We decided to watch my lump for a bit more time, and we did, until it became the size of a prune. Finally, I went to a podiatrist. Now you might think that confronting a doctor in a mask is no big deal, since doctors wear masks a lot, particularly if they are operating on you, which this doctor proceeded to do. He used scissors.
Me: IS IT A BLEB?
Doctor: It’s just a thing on your foot.
I swear he actually said that.
Another thing that happened during my home-medical period was that I now am missing a tooth. It’s a molar. I got it pulled and then the pandemic hit before I could get an implant, and then there were stories that in a pandemic dentists are more dangerous than Russian umbrella-stab political assassins. So I never got the implant. Dentally, I present to the world like a meth addict.
I do have an actual medical professional in my family whom I can, and do, go to for advice. It is my daughter, who is a veterinarian and who is very careful about not pretending to knowledge she doesn’t have. She knows everything, however, and humans are animals, too, and she gives good advice but I need to be subtle. When I call her I have to begin with a disclaimer such as “Okay, imagine I am a gopher ... ”

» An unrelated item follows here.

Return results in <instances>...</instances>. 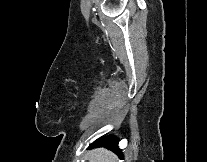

Anyway, I am trying to still stay away from doctors, which is why I didn’t bring Buster the cat to the local vet when he started convulsing in paroxysms of sneezing. We thought he might have covid-19, until Rachel noticed he had something protruding from a nostril. Using all of my medical experience, I pulled it out. It was a two-inch-long blade of grass.
Money saved: $200. Medical thrill: Priceless.